● Task to complete: From the data below, retype exactly the lines starting with the one that contains "her geführten Rahmen" and ending with the one that contains "Die Brandenburg Kapital GmbH ist eine", both included.

● Dataset entries:
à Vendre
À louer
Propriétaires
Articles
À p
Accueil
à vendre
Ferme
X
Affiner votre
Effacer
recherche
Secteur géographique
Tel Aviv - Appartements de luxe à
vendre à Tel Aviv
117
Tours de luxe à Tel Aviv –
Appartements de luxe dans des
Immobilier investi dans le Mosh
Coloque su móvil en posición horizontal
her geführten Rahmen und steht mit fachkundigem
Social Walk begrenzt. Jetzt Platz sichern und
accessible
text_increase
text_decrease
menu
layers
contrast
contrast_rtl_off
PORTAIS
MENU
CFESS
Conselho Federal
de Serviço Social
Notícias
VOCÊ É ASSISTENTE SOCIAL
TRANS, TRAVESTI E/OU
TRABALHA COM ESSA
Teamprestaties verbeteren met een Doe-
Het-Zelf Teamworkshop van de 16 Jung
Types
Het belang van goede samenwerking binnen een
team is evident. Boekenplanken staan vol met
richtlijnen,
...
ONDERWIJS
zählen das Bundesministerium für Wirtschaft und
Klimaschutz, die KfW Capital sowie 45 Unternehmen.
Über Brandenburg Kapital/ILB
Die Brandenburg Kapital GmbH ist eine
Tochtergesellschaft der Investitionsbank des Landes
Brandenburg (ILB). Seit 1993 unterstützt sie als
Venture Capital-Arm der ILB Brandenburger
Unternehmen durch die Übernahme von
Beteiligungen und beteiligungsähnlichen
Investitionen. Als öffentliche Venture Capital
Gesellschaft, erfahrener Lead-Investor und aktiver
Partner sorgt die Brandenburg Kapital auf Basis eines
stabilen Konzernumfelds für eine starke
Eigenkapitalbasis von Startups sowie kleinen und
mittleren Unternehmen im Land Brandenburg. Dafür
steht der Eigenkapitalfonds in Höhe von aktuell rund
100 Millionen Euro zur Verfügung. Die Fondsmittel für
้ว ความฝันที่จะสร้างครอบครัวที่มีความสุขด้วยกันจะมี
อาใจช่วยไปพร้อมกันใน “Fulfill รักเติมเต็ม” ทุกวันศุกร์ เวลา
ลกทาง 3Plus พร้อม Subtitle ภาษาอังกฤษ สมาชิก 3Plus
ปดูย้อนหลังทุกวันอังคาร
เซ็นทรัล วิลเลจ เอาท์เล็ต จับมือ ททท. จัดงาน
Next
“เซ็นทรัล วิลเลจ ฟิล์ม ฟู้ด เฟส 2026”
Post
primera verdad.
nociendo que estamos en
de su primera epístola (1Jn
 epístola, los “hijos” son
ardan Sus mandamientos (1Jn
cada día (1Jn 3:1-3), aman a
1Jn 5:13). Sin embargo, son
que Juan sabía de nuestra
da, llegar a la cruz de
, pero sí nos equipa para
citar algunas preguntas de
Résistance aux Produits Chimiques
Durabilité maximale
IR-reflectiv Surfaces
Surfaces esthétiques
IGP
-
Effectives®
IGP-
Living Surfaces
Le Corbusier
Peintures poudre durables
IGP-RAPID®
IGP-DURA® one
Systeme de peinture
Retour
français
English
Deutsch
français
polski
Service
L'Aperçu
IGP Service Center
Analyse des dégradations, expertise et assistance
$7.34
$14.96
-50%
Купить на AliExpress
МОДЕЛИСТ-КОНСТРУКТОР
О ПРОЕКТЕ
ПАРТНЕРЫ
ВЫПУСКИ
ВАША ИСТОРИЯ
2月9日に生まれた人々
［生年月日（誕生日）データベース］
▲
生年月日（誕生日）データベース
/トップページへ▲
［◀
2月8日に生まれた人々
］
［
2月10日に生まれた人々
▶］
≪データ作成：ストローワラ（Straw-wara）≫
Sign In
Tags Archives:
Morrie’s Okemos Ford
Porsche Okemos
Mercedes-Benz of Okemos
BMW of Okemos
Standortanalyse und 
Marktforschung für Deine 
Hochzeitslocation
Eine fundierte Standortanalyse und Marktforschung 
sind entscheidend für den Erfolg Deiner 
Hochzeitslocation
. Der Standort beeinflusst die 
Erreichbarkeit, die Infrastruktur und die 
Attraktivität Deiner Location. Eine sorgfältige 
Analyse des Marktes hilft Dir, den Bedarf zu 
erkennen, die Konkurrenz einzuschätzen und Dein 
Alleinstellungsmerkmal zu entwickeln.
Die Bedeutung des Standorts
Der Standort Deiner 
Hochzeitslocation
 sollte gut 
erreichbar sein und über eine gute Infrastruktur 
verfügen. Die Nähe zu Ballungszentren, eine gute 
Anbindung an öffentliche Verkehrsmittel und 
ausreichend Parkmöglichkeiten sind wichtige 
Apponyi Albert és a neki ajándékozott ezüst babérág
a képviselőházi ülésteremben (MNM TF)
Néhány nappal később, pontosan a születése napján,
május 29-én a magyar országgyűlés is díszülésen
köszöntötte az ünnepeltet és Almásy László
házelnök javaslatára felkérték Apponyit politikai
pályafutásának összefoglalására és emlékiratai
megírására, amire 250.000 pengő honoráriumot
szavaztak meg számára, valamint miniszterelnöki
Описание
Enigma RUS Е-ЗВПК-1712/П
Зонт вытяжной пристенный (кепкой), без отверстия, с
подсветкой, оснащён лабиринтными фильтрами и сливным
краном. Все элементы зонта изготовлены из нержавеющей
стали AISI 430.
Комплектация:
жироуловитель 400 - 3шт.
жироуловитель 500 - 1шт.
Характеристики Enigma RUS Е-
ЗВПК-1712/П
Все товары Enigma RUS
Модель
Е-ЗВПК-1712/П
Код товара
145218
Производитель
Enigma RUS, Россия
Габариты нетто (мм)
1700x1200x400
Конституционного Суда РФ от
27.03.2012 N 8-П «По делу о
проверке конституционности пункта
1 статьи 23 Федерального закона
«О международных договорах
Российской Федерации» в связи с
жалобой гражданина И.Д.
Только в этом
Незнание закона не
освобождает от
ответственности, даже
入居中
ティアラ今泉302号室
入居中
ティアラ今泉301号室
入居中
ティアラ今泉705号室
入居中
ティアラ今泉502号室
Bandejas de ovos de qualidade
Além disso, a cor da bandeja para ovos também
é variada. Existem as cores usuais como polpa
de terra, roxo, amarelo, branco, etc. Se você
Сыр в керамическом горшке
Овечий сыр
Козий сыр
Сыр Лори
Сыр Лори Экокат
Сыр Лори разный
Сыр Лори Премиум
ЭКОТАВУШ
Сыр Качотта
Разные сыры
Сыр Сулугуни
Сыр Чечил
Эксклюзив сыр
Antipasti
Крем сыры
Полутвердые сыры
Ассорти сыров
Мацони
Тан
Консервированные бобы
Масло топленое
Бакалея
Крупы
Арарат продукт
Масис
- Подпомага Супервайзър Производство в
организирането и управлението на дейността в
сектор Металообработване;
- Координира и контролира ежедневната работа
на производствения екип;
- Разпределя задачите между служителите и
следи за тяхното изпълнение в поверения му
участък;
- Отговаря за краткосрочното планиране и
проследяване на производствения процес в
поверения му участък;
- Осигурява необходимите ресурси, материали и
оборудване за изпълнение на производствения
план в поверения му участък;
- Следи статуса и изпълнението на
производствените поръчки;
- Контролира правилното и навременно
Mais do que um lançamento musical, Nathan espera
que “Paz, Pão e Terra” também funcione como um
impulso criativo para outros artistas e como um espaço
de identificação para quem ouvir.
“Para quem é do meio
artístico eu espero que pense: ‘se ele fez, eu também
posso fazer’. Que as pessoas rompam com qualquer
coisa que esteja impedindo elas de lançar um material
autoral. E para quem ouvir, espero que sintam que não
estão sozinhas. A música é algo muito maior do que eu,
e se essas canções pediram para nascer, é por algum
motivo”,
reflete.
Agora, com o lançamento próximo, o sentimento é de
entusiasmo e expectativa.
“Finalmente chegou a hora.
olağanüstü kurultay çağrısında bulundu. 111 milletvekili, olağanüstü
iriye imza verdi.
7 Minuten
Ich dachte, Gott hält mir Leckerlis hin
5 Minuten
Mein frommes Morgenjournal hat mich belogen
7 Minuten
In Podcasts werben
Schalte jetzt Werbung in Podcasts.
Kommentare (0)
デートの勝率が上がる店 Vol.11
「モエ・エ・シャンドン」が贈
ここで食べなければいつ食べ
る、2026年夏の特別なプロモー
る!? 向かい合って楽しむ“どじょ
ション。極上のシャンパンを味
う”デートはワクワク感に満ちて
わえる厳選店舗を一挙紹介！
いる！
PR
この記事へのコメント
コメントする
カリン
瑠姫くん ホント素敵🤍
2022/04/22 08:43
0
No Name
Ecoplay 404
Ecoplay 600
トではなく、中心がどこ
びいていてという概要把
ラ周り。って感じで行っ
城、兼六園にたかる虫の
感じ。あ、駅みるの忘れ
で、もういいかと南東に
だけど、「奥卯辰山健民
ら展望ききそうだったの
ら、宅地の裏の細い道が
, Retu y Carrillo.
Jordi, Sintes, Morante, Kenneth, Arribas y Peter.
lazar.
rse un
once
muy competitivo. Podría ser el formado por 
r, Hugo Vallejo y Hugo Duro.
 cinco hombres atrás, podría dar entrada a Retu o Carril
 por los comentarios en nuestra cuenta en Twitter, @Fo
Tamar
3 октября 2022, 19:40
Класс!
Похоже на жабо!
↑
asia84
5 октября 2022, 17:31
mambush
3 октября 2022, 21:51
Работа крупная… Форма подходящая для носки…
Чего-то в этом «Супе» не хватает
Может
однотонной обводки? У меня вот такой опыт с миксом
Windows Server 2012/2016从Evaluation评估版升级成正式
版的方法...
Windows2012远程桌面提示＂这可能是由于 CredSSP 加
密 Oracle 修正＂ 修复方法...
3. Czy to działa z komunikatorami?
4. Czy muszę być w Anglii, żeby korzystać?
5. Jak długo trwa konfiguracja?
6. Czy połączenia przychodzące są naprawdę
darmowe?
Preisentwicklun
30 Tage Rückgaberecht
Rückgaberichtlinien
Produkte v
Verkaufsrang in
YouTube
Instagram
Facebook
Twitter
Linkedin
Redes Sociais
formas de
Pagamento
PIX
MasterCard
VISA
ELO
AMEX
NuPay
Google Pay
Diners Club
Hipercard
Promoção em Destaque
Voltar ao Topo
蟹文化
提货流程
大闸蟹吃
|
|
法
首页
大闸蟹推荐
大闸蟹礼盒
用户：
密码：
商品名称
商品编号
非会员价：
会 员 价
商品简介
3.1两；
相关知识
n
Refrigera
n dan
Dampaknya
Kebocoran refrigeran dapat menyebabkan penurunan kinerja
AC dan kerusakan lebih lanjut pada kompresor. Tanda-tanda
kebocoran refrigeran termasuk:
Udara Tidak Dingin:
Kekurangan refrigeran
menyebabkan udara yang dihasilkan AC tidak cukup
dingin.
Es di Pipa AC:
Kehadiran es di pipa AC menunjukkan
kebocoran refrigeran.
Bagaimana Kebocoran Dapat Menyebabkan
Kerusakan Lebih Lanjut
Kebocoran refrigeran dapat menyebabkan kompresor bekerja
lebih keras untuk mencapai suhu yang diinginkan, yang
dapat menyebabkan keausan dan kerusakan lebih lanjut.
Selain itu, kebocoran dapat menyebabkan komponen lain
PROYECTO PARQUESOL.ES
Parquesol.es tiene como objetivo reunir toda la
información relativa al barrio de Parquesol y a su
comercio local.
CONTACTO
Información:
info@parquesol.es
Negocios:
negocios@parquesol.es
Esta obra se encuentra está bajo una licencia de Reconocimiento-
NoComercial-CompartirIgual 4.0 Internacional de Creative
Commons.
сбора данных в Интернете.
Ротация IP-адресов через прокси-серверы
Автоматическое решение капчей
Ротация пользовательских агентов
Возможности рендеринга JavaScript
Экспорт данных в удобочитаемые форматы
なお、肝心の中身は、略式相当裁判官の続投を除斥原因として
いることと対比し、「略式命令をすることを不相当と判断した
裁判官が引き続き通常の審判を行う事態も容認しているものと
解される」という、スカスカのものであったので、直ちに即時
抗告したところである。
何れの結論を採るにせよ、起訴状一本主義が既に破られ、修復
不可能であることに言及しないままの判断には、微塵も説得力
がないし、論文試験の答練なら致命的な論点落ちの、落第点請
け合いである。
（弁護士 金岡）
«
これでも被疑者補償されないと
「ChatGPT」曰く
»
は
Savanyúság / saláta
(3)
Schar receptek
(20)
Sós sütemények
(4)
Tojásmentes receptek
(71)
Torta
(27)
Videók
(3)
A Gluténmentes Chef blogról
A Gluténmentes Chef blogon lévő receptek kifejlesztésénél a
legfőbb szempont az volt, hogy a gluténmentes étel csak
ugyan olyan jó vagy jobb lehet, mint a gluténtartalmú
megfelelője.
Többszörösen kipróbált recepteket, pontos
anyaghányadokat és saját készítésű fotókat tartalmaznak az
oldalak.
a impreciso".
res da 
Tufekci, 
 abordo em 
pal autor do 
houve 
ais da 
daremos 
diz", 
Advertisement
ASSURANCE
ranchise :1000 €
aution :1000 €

● Answer space:
her geführten Rahmen und steht mit fachkundigem
Social Walk begrenzt. Jetzt Platz sichern und
accessible
text_increase
text_decrease
menu
layers
contrast
contrast_rtl_off
PORTAIS
MENU
CFESS
Conselho Federal
de Serviço Social
Notícias
VOCÊ É ASSISTENTE SOCIAL
TRANS, TRAVESTI E/OU
TRABALHA COM ESSA
Teamprestaties verbeteren met een Doe-
Het-Zelf Teamworkshop van de 16 Jung
Types
Het belang van goede samenwerking binnen een
team is evident. Boekenplanken staan vol met
richtlijnen,
...
ONDERWIJS
zählen das Bundesministerium für Wirtschaft und
Klimaschutz, die KfW Capital sowie 45 Unternehmen.
Über Brandenburg Kapital/ILB
Die Brandenburg Kapital GmbH ist eine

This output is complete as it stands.